21 And Aod put forth his left hand, and took the dagger from his right thigh, and thrust it into his belly,
Ehud dan reikte zijn linkerhand uit, en nam het zwaard van zijn rechterheup, en stak het in zijn buik;
22 With such force that the haft went in after the blade into the wound, and was closed up with the abundance of fat. So that he did not draw out the dagger, but left it in his body as he had struck it in. And forthwith by the secret parts of nature the excrements of the belly came out.
Dat ook het hecht achter het lemmer inging, en het vet om het lemmer toesloot (want hij trok het zwaard niet uit zijn buik), en de drek uitging.
23 But Aod carefully shutting the doors of the parlour and locking them,
Toen ging Ehud uit van de voorzaal, en sloot de deuren der opperzaal voor zich toe, en deed ze in het slot.
24 Went out by a postern door. And the king’s servants going in, saw the doors of the parlour shut, and they said: Perhaps he is easing nature in his summer parlour.
Als hij uitgegaan was, zo kwamen zijn knechten, en zagen toe, en ziet, de deuren der opperzaal waren in het slot gedaan; zo zeiden zij: Zeker, hij bedekt zijn voeten in de verkoelkamer.
25 And waiting a long time till they were ashamed, and seeing that no man opened the door, they took a key: and opening, they found their lord lying dead on the ground.
Als zij nu tot schamens toe gebeid hadden, ziet, zo opende hij de deuren der opperzaal niet. Toen namen zij den sleutel en deden open; en ziet, hunlieder heer lag ter aarde dood.
26 But Aod, while they were in confusion, escaped, and passed by the place of the idols, from whence he had returned. And he came to Seirath:
En Ehud ontkwam, terwijl zij vertoefden; want hij ging voorbij de gesneden beelden, en ontkwam naar Sehirath.
27 And forthwith he sounded the trumpet in mount Ephraim: and the children of Israel went down with him, he himself going in the front.

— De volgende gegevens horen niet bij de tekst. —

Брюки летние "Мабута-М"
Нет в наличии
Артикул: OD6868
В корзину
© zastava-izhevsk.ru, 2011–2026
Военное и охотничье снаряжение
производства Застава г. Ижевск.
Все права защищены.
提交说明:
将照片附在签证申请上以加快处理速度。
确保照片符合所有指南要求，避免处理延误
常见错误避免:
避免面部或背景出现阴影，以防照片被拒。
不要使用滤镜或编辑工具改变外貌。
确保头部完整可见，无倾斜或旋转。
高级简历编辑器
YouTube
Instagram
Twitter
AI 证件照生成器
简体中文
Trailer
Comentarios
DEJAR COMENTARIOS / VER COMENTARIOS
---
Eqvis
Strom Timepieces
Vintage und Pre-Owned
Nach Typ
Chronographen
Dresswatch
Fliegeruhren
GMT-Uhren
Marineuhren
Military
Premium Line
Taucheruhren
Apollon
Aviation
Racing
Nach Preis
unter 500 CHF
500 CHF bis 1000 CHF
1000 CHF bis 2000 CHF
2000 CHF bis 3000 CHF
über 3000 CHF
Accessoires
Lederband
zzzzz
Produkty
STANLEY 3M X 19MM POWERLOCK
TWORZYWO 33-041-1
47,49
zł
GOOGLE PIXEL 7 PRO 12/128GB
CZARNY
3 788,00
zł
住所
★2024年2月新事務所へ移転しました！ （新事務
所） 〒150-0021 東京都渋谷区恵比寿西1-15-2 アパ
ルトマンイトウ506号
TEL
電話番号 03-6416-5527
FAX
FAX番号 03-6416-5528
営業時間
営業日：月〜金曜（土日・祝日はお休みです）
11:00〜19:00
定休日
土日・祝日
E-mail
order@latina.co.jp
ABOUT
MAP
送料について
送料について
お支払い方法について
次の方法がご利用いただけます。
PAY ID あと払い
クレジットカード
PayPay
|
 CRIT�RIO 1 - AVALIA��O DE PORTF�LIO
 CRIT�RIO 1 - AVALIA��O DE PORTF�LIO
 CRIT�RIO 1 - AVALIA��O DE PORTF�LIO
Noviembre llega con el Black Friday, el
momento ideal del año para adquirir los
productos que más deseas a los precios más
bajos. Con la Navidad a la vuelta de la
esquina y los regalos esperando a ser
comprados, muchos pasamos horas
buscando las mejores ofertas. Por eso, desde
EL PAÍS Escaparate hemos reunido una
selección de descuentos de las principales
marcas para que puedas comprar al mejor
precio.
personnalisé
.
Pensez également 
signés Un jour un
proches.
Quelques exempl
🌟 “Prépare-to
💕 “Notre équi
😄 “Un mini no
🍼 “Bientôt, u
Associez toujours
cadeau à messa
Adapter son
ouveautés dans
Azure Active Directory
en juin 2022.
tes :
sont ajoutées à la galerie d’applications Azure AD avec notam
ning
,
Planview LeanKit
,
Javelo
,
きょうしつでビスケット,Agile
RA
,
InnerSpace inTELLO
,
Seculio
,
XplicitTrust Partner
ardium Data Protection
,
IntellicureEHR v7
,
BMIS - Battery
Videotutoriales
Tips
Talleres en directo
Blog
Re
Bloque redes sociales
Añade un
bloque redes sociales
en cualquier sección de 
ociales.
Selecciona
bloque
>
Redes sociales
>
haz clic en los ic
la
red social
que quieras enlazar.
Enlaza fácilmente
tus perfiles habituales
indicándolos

En het geschiedde, als hij aankwam, zo blies hij met de bazuin op het gebergte van Efraim; en de kinderen Israels togen met hem af van het gebergte, en hij zelf voor hun aangezicht heen.
28 And he said to them: Follow me: for the Lord hath delivered our enemies the Moabites into our hands. And they went down after him, and seized upon the fords of the Jordan, which are in the way to Moab: and they suffered no man to pass over.
En hij zeide tot hen: Volgt mij na; want de HEERE heeft uw vijanden, de Moabieten, in ulieder hand gegeven. En zij togen af, hem na, en namen de veren van de Jordaan in naar Moab, en lieten niemand overgaan.
29 But they slew of the Moabites at that time, about ten thousand, all strong and Valiant men: none of them could escape.
En zij sloegen de Moabieten te dier tijd, omtrent tien duizend man, allen vette en allen strijdbare mannen, dat er niet een man ontkwam.
30 And Moab was humbled that day under the hand of Israel: and the land rested eighty years.
Alzo werd Moab te dien dage onder Israels hand te ondergebracht; en het land was stil tachtig jaren.
31 After him was Samgar the son of Anath, who slew of the Philistines six hundred men with a ploughshare: and he also defended Israel.
Na hem nu was Samgar, een zoon van Anath, die sloeg de Filistijnen, zeshonderd man, met een ossenstok; alzo verloste hij ook Israel.